Bryant, who also served as state auditor, has near unassailable credentials on criminal justice issues. Others looking for ways to curb the budget for the Department of Corrections might face tough questions and criticism.
But the governor can say he hopes the result of the task force would be “Mississippi might be the worst state in the nation to commit a serious crime, but might be the best state to get a second chance” and be praised for his forethought where others making a similar statement might be assailed.
The governor and others, including the task force members, would quickly add that the recommendations are designed to do much more than just try to curb what has become a steep rise in the budget for the Department of Corrections.
And indeed, the recommendations do propose tougher sentences in some areas, such as for major drug dealers, and do propose restricting the ability of the Department of Corrections to release inmates early. But make no mistake about it, the overall intent of the proposals is to reduce the number of people being placed behind prison bars in the state.
To do that, Mississippi must reverse the trend of having one of the highest incarceration rates in the country at 688 people per 100,000, according to 2010 statistics. Only Louisiana has a higher rate.

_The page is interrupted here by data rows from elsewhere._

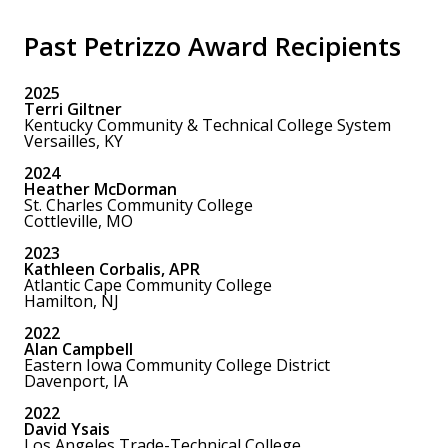
Past Petrizzo Award Recipients
2025
Terri Giltner
Kentucky Community & Technical College System
Versailles, KY
2024
Heather McDorman
St. Charles Community College
Cottleville, MO
2023
Kathleen Corbalis, APR
Atlantic Cape Community College
Hamilton, NJ
2022
Alan Campbell
Eastern Iowa Community College District
Davenport, IA
2022
David Ysais
Los Angeles Trade-Technical College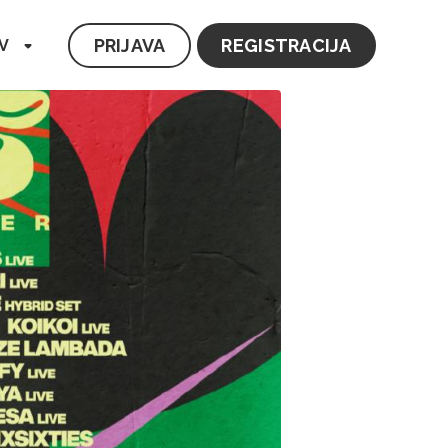
PRIJAVA
REGISTRACIJA
V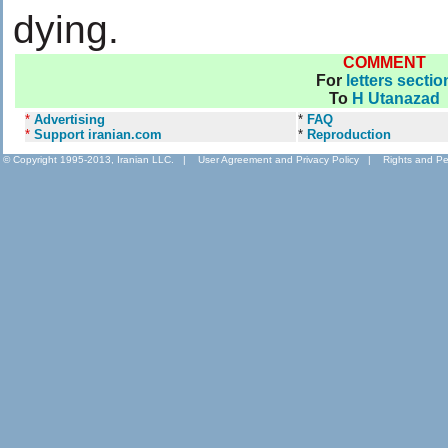
dying.
COMMENT
For
letters sectio
To
H Utanazad
*
Advertising
*
FAQ
*
Support iranian.com
*
Reproduction
© Copyright 1995-2013, Iranian LLC.
|
User Agreement and Privacy Policy
|
Rights and Pe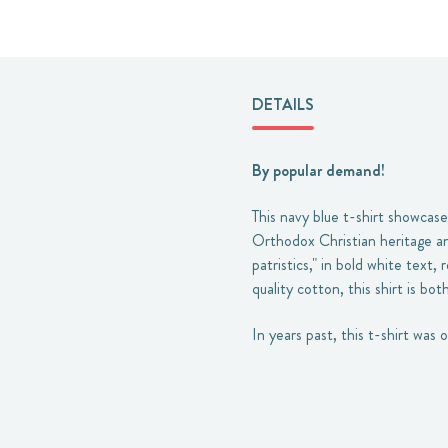
DETAILS
By popular demand!
This navy blue t-shirt showcase
Orthodox Christian heritage and
patristics," in bold white text
quality cotton, this shirt is bo
In years past, this t-shirt was 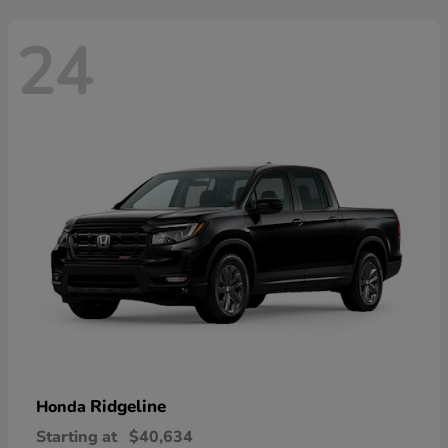
24
Ridgeline
Honda
Starting at
$40,634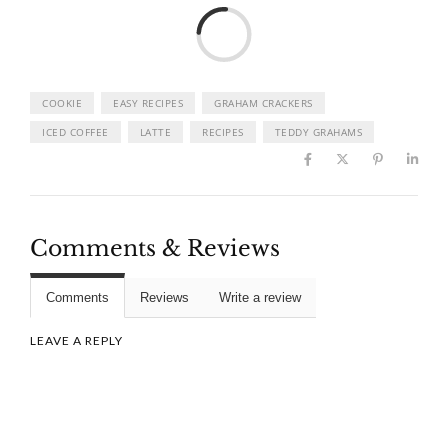
Load
COOKIE
EASY RECIPES
GRAHAM CRACKERS
ICED COFFEE
LATTE
RECIPES
TEDDY GRAHAMS
Comments & Reviews
Comments
Reviews
Write a review
LEAVE A REPLY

To reduce that rate, the task force is recommending more of a focus of intense supervision for people on parole and probation, more use of house arrest and treatment opposed to incarceration for some drug offenders.
If some politicians proposed the same solutions, they would be vilified on talk radio and on certain blogs. Their political opponents would have a field day. Television advertising would be developed accusing the politician of being soft on crime.
But just as anti-communist Richard Nixon could open relations with China, former law enforcement officer Phil Bryant can work for alternatives other than locking up some inmates.